After the war, Chief Sands appointed Cow Tom as an official chief when the nation reassembled. Harry Island was nearby, now working as the US Army's official interpreter. When leaders of the nation were sent to Ft. Smith to negotiate the official peace treaties, the Creek Nation was the only nation of 4 nations to bring Africans in an official role with them.   Cow Tom had enemies among him; however, since the Confederate Creeks had returned, under the direction of Sam Checote, Cow Tom, Harry Island, and others would have to be abreast of all issues, as these mixed-blood Creeks were determined to remove all traces of African people from their nation. Their belief was in racial superiority, and their influence was strong. Cow Tom, along with Ketch Barnett and Harry Island, had to make a trip to Washington, unknown to their Creek brethren, to ensure that their people would be treated fairly and included in benefits extended to the citizens of the Nation.

A census had already been taken in the nation that excluded the Freedmen, so the three acted quickly and wisely and made their appeal in Washington to ensure benefits and inclusion of rights for the Freedmen. These rights would hold until the late 1970s when the nation would finally establish a modern apartheid rule eliminating people who had been a part of their nation for more than 180 years.  Cow Tom, Ketch Barnett, and Harry Island were followed to Washington by a faction of Lower Creeks who would argue against the integration of the Africans into the nation of their birth. The sentiment and fear were that the Africans would dilute the funds being directed to their nation.

However, the Creek Freedmen received citizenship, land allotments, and status as citizens.  Cow Tom retired eventually to farm life and family life, and his cattle business. He became the patriarch and the ancestor of the Simmons Oil Family of Oklahoma. The Oil magnate Jake Simmons is the grandson of Cow Tom.  This powerful African Creek leader's legacy was carried on through his descendants' tenacity, intelligence, and insight.  The fastidiousness that many African in Oklahoma have developed has emerged from the spirit of Cow Tom that inspired many African Creek, African Cherokee, African Seminole, and African Choctaws to succeed.

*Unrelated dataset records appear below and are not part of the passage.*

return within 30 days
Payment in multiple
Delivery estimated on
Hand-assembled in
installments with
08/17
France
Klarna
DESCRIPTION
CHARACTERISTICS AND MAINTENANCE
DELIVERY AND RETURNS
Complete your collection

Cow Tom, Sugar George, Harry Island, and many others created powerful legacies of human success, dignity, and pride.   The citizenry in the Indian Territory of the Oklahoma Black African Indians thrived due to the successes of Cow Tom, and much self-esteem was instilled into African Indian culture. Many have this spirit today, though the name Cow Tom has slipped away from household use.  Creek Nation history cannot be written without the name of Cow Tom. To do so is to negate the presence of the very man upon whom the leaders of the Muskogee Nation depended.

His name will be omitted in many circles because of his Black African ancestry. However, his presence in the nation was there, and for those seeking the entire story of Muskogee Creek history, Cow Tom's name must be there. To overlook his name will be a subscription to the prevailing Afri-phobia that dominates the nation that wrote out the Freedmen in 1979 to follow Jim Crow sentiments of 100 years ago.  Like his counterparts, Harry Island and Sugar George, Cow Tom epitomized the energy, spirit, and intelligence of the African leaders of the Muskogee Nation.  Cow Tom died in 1874. He and his wife Amy are buried in the Cain Creek cemetery.